1. Urun Sultan Khanika, daughter of Suyurghatmish Khan, a descendant of Ögedei Khan whom Timur installed as khan of the Chagatai Khanate; married c. 1380
  - Abu Bakr, born c. 1382, died 1409; he married Öruz Hatun, daughter of the Ottoman sultan Bayezid I and the Serbian princess Olivera Lazarević, in 1403, and had at least a daughter, Aisha
  - Umar, born c. 1383, died April 1407 at the age of 24
  - Qutlugh Sultan Khanum, married first Sultan Husayn Tayichiud (died 1405), by whom she had a daughter, Firuza Begum, and second, after 1405, a sayyid of Tirmiz
2. Daulat Galdi, daughter of Payanda Sultan, son of Jahangir Barlas
  - Sayyidi Ahmad, born c. 1408, after his father's death; he married first Ruqaya Sultan, daughter of Qara Yuluk Uthman Beg, and second Sahib Sultan, and had five sons: Muhammad Baqir (died 1475), Timur Usman, Zaynal and Muzaffar by the first marriage and Ghazanfar (died 1490) by the second
3. Sevin Beg, known as Khanzada, daughter of Aq Husayn Sufi of the Qunqirat and of a daughter of Öz Beg Khan of the Golden Horde; widow of Miran Shah's brother Jahangir, married after 1376, died 1411. In an earlier study Woods identified her mother as Shukur Beg Agha, a daughter of Jani Beg.

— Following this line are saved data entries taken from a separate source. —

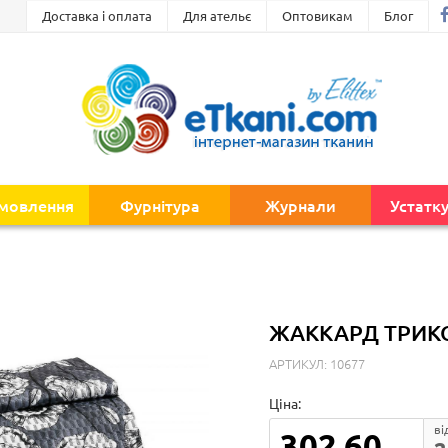
Доставка і оплата
Для ательє
Оптовикам
Блог
амовлення
Фурнітура
Журнали
Устатк
ЖАККАРД ТРИКОТ
АРТИКУЛ: 10677
Ціна:
ві
302.60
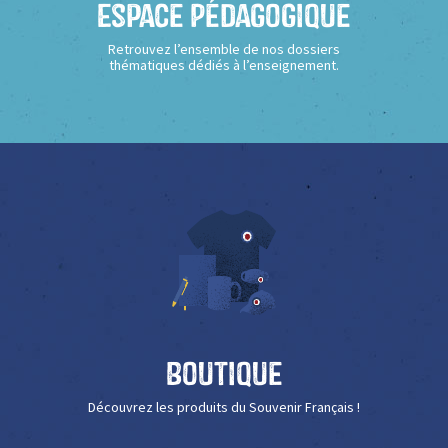
Espace Pédagogique
Retrouvez l’ensemble de nos dossiers
thématiques dédiés à l’enseignement.
Boutique
Découvrez les produits du Souvenir Français !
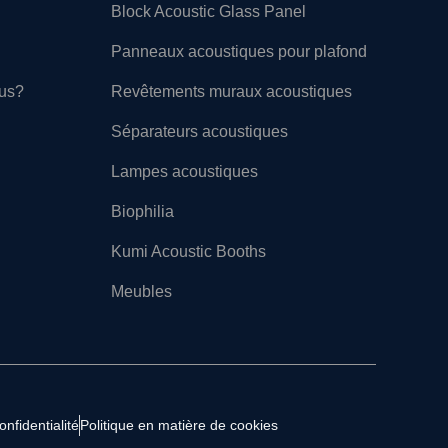
Block Acoustic Glass Panel
Panneaux acoustiques pour plafond
ous?
Revêtements muraux acoustiques
Séparateurs acoustiques
Lampes acoustiques
Biophilia
Kumi Acoustic Booths
Meubles
onfidentialité
Politique en matière de cookies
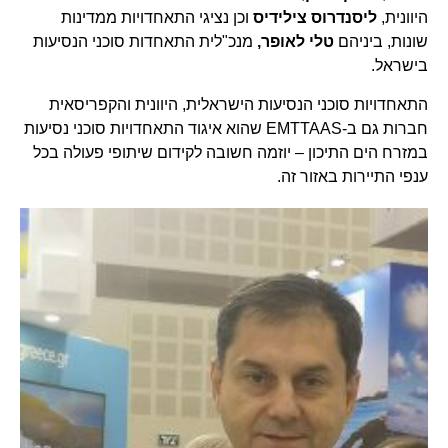
היוונית,
ליסנדרוס צילידיס
וכן נציגי התאחדויות ממדינות
שונות, ביניהם
טלי לאופר,
מנכ"לית התאחדות סוכני הנסיעות
בישראל.
התאחדויות סוכני הנסיעות הישראלית, היוונית והקפריסאית
חברות גם ב-EMTTAAS שהוא איגוד התאחדויות סוכני נסיעות
במזרח הים התיכון – יוזמה חשובה לקידום שיתופי פעולה בכל
ענפי התיירות באזור זה.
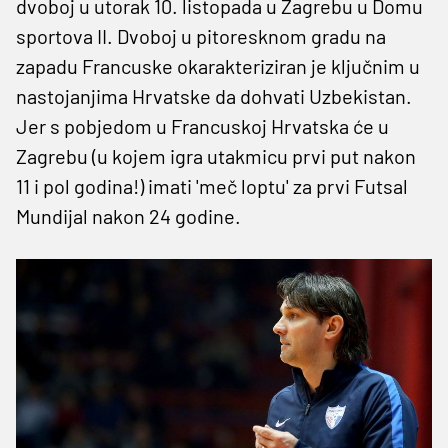
dvoboj u utorak 10. listopada u Zagrebu u Domu
sportova II. Dvoboj u pitoresknom gradu na
zapadu Francuske okarakteriziran je ključnim u
nastojanjima Hrvatske da dohvati Uzbekistan.
Jer s pobjedom u Francuskoj Hrvatska će u
Zagrebu (u kojem igra utakmicu prvi put nakon
11 i pol godina!) imati 'meč loptu' za prvi Futsal
Mundijal nakon 24 godine.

  - Khalil Sultan, born 1384
  - Muhammad Qasim, died at the age of one
  - Biki Sultan, married Iskandar, son of Umar Shaikh I, and later his brother Bayqara I
  - Fatima Sultan, died in infancy
4. Murad, a dukhtar-khana
  - Jamshid Shirgha, died in infancy
5. Ruhparwar, a dukhtar-khana and quma
  - Qarachar, died in infancy
6. Nigar, a dukhtar-khana
  - Sa'adat Sultan, married Majd Haji, son of Khvaja Laq of the Qunqirat, by whom she had a son, Mahmud
7. Fakhira, a dukhtar-khana
  - A son whose name is not recorded
8. Bakht Sultan, by whom no children are recorded
9. Daulat Bakht, a quma, daughter of Abu Ishaq, son of Charik, son of Fulad Bugha of the Chaghatay
  - Muhammad Timur, born c. 1406; he married Khadija, also called Khvand Sultan Biki, daughter of Bayqara, son of Umar Shaikh I, and was the father of Rabi'a Sultan, wife of Sultan Abu Sa'id, as well as of a son, Ahmad, and a daughter by unnamed mothers
  - Rajab Sultan, also called Agha Beki, married Sa'd Vaqqas, son of Muhammad Sultan, and then Sanjar, son of Pir Muhammad, both grandsons of Jahangir
  - Rabi'a Sultan, died in infancy
10. Mihr Nush, possibly a quma, daughter of Bustan, son of Fulad Bugha of the Chaghatay
  - Sultan Muhammad, born c. 1405, died before c. 1452; by Shah Islam, daughter of Suhrab Kurd, he was the father of Manuchihr (died c. 1468) and of Fatima Sultan, wife of Farrukhzad, and by another woman of Sultan Abu Sa'id, born 1426–1427
11. Tini Bek, a quma
  - Ijil, born 1394–1395, died 1415
12. Shirin Beg, also called Shirin Malik, a quma
  - Suyurghatmish, born 1399
  - Gulshan Beki, who appears to have died in infancy

Woods records one further son, Sultan Husayn, whose mother is not named. (Note: He is a different person from Miran Shah's son-in-law Sultan Husayn Tayichiud.)